┌──

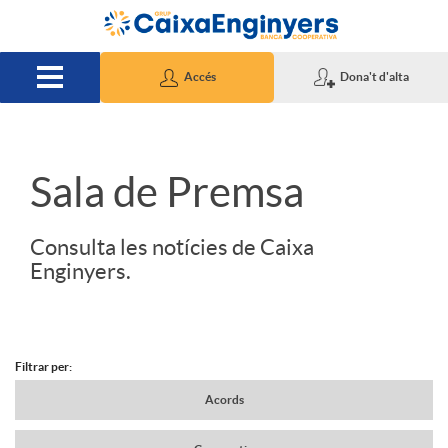
Salta al contingut principal
Accés
Dona't d'alta
S
Sala de Premsa
l
Consulta les notícies de Caixa
Enginyers.
i
d
Filtrar per:
N
Acords
e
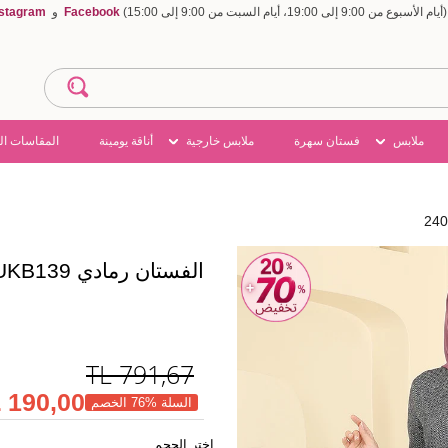
Facebook
و
nstagram
ملابس
فستان سهرة
ملابس خارجية
أناقة يومينة
المقاسات ال
الفستان رمادي 24008UKB139
TL
791,67
190,00 TL
السلة %76 الخصم
اختر الحجم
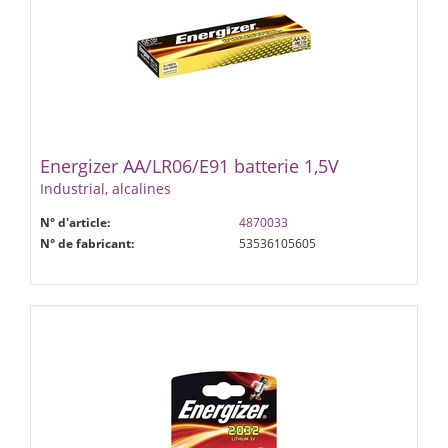
Energizer AA/LR06/E91 batterie 1,5V
Industrial, alcalines
N° d'article:
4870033
N° de fabricant:
53536105605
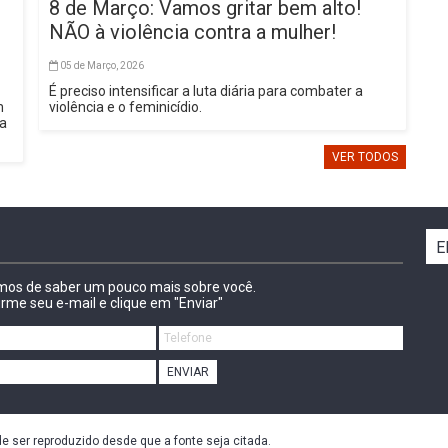
8 de Março: Vamos gritar bem alto!
NÃO à violência contra a mulher!
05 de Março, 2026
É preciso intensificar a luta diária para combater a
m
violência e o feminicídio.
sa
VER TODOS
E
amos de saber um pouco mais sobre você.
irme seu e-mail e clique em "Enviar"
ENVIAR
de ser reproduzido desde que a fonte seja citada.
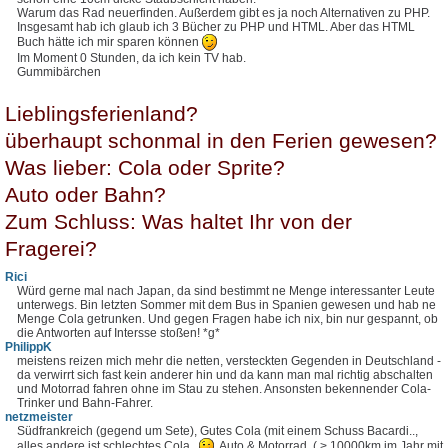
Warum das Rad neuerfinden. Außerdem gibt es ja noch Alternativen zu PHP.
Insgesamt hab ich glaub ich 3 Bücher zu PHP und HTML. Aber das HTML
Buch hätte ich mir sparen können
Im Moment 0 Stunden, da ich kein TV hab.
Gummibärchen
Lieblingsferienland?
überhaupt schonmal in den Ferien gewesen?
Was lieber: Cola oder Sprite?
Auto oder Bahn?
Zum Schluss: Was haltet Ihr von der
Fragerei?
Rici
Würd gerne mal nach Japan, da sind bestimmt ne Menge interessanter Leute
unterwegs. Bin letzten Sommer mit dem Bus in Spanien gewesen und hab ne
Menge Cola getrunken. Und gegen Fragen habe ich nix, bin nur gespannt, ob
die Antworten auf Intersse stoßen! *g*
PhilippK
meistens reizen mich mehr die netten, versteckten Gegenden in Deutschland -
da verwirrt sich fast kein anderer hin und da kann man mal richtig abschalten
und Motorrad fahren ohne im Stau zu stehen. Ansonsten bekennender Cola-
Trinker und Bahn-Fahrer.
netzmeister
Südfrankreich (gegend um Sete), Gutes Cola (mit einem Schuss Bacardi..,
alles andere ist schlechtes Cola..
, Auto & Motorrad. ( > 10000km im Jahr mit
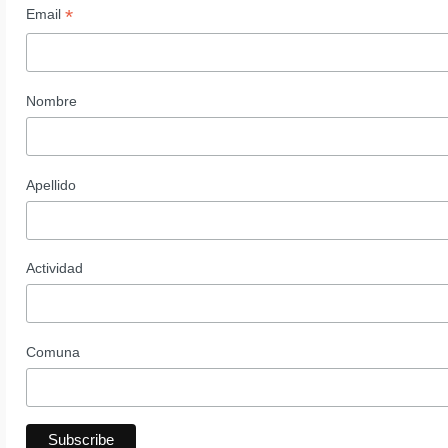
*
Email
Nombre
Apellido
Actividad
Comuna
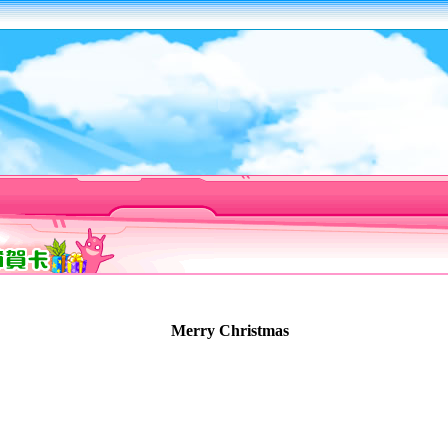
Merry Christmas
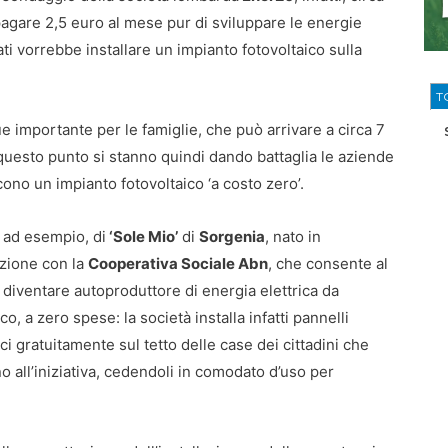
 pagare 2,5 euro al mese pur di sviluppare le energie
tati vorrebbe installare un impianto fotovoltaico sulla
T
 importante per le famiglie, che può arrivare a circa 7
 questo punto si stanno quindi dando battaglia le aziende
ono un impianto fotovoltaico ‘a costo zero’.
o, ad esempio, di
‘Sole Mio’
di
Sorgenia
, nato in
zione con la
Cooperativa Sociale Abn
, che consente al
i diventare autoproduttore di energia elettrica da
co, a zero spese: la società installa infatti pannelli
ici gratuitamente sul tetto delle case dei cittadini che
o all’iniziativa, cedendoli in comodato d’uso per
.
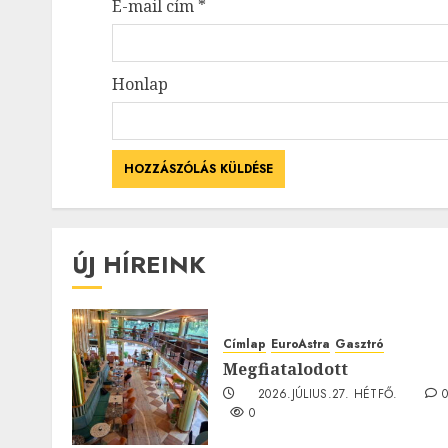
E-mail cím
*
Honlap
ÚJ HÍREINK
Címlap
EuroAstra
Gasztró
Megfiatalodott
2026.JÚLIUS.27. HÉTFŐ.
0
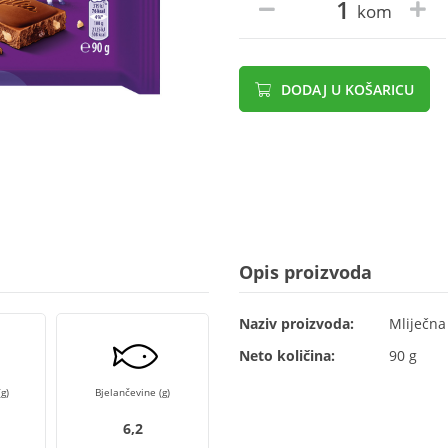
kom
DODAJ U KOŠARICU
Opis proizvoda
Naziv proizvoda:
Mliječna
Neto količina:
90 g
g)
Bjelančevine (g)
6,2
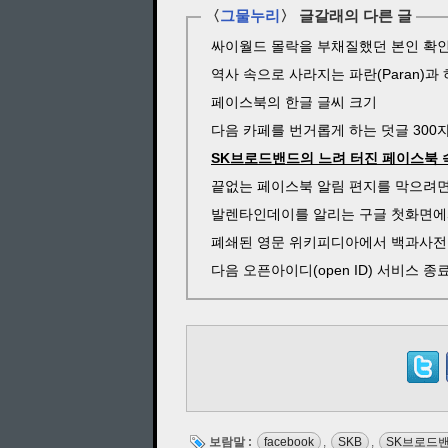
〈
그물누리
〉 글갈래의 다른 글
싸이월드 몰락을 부채질했던 본인 확인
역사 속으로 사라지는 파란(Paran)과 하
페이스북의 한글 글씨 크기
다음 카페를 번거롭게 하는 덧글 300
SK브로드밴드의 느려 터진 페이스북 
끝없는 페이스북 알림 편지를 막으려
발렌타인데이를 알리는 구글 첫화면에
폐쇄된 영문 위키피디아에서 백과사전 
다음 오픈아이디(open ID) 서비스 종
보람말 :
facebook
,
SKB
,
SK브로드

└──

# Task item
Could you return all the entries exactly as they appear, minus the pictures?

# Expected answer
Salta al contingut principal
Accés
Dona't d'alta
S
Sala de Premsa
l
Consulta les notícies de Caixa
Enginyers.
i
d
Filtrar per:
N
Acords
e
Facebook
و
nstagram
ملابس
فستان سهرة
ملابس خارجية
أناقة يومينة
المقاسات ال
الفستان رمادي 24008UKB139
TL
791,67
190,00 TL
السلة %76 الخصم
اختر الحجم
Energizer AA/LR06/E91 batterie 1,5V
Industrial, alcalines
N° d'article:
4870033
N° de fabricant:
53536105605
8 de Março: Vamos gritar bem alto!
NÃO à violência contra a mulher!
05 de Março, 2026
É preciso intensificar a luta diária para combater a
m
violência e o feminicídio.
sa
VER TODOS
E
amos de saber um pouco mais sobre você.
irme seu e-mail e clique em "Enviar"
ENVIAR
de ser reproduzido desde que a fonte seja citada.
Warum das Rad neuerfinden. Außerdem gibt es ja noch Alternativen zu PHP.
Insgesamt hab ich glaub ich 3 Bücher zu PHP und HTML. Aber das HTML
Buch hätte ich mir sparen können
Im Moment 0 Stunden, da ich kein TV hab.
Gummibärchen
Lieblingsferienland?
überhaupt schonmal in den Ferien gewesen?
Was lieber: Cola oder Sprite?
Auto oder Bahn?
Zum Schluss: Was haltet Ihr von der
Fragerei?
Rici
Würd gerne mal nach Japan, da sind bestimmt ne Menge interessanter Leute
unterwegs. Bin letzten Sommer mit dem Bus in Spanien gewesen und hab ne
Menge Cola getrunken. Und gegen Fragen habe ich nix, bin nur gespannt, ob
die Antworten auf Intersse stoßen! *g*
PhilippK
meistens reizen mich mehr die netten, versteckten Gegenden in Deutschland -
da verwirrt sich fast kein anderer hin und da kann man mal richtig abschalten
und Motorrad fahren ohne im Stau zu stehen. Ansonsten bekennender Cola-
Trinker und Bahn-Fahrer.
netzmeister
Südfrankreich (gegend um Sete), Gutes Cola (mit einem Schuss Bacardi..,
alles andere ist schlechtes Cola..
, Auto & Motorrad. ( > 10000km im Jahr mit
*
Email
Nombre
Apellido
Actividad
Comuna
Merry Christmas
 pagare 2,5 euro al mese pur di sviluppare le energie
tati vorrebbe installare un impianto fotovoltaico sulla
T
 importante per le famiglie, che può arrivare a circa 7
 questo punto si stanno quindi dando battaglia le aziende
ono un impianto fotovoltaico ‘a costo zero’.
o, ad esempio, di
‘Sole Mio’
di
Sorgenia
, nato in
zione con la
Cooperativa Sociale Abn
, che consente al
i diventare autoproduttore di energia elettrica da
co, a zero spese: la società installa infatti pannelli
ici gratuitamente sul tetto delle case dei cittadini che
o all’iniziativa, cedendoli in comodato d’uso per
.
E-mail cím
*
Honlap
ÚJ HÍREINK
Címlap
EuroAstra
Gasztró
Megfiatalodott
2026.JÚLIUS.27. HÉTFŐ.
0
kom
DODAJ U KOŠARICU
Opis proizvoda
Naziv proizvoda:
Mliječna
Neto količina:
90 g
g)
Bjelančevine (g)
6,2
〈
그물누리
〉 글갈래의 다른 글
싸이월드 몰락을 부채질했던 본인 확인
역사 속으로 사라지는 파란(Paran)과 하
페이스북의 한글 글씨 크기
다음 카페를 번거롭게 하는 덧글 300
SK브로드밴드의 느려 터진 페이스북 
끝없는 페이스북 알림 편지를 막으려
발렌타인데이를 알리는 구글 첫화면에
폐쇄된 영문 위키피디아에서 백과사전 
다음 오픈아이디(open ID) 서비스 종
보람말 :
facebook
,
SKB
,
SK브로드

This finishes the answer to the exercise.